| PROBLEM |
Print the records below exactly, omitting all pictures.

| PROVIDED RECORDS |

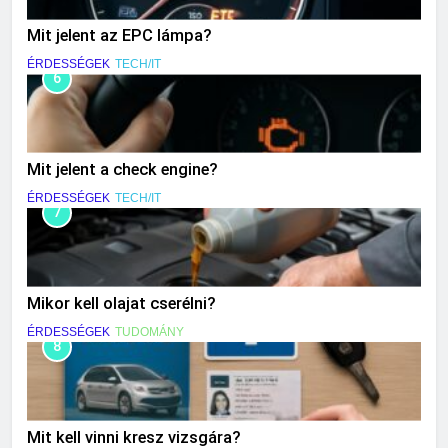
Mit jelent az EPC lámpa?
ÉRDESSÉGEK
TECH/IT
6
Mit jelent a check engine?
ÉRDESSÉGEK
TECH/IT
7
Mikor kell olajat cserélni?
ÉRDESSÉGEK
TUDOMÁNY
8
Mit kell vinni kresz vizsgára?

| ANSWER AREA |
Mit jelent az EPC lámpa?
ÉRDESSÉGEK
TECH/IT
6
Mit jelent a check engine?
ÉRDESSÉGEK
TECH/IT
7
Mikor kell olajat cserélni?
ÉRDESSÉGEK
TUDOMÁNY
8
Mit kell vinni kresz vizsgára?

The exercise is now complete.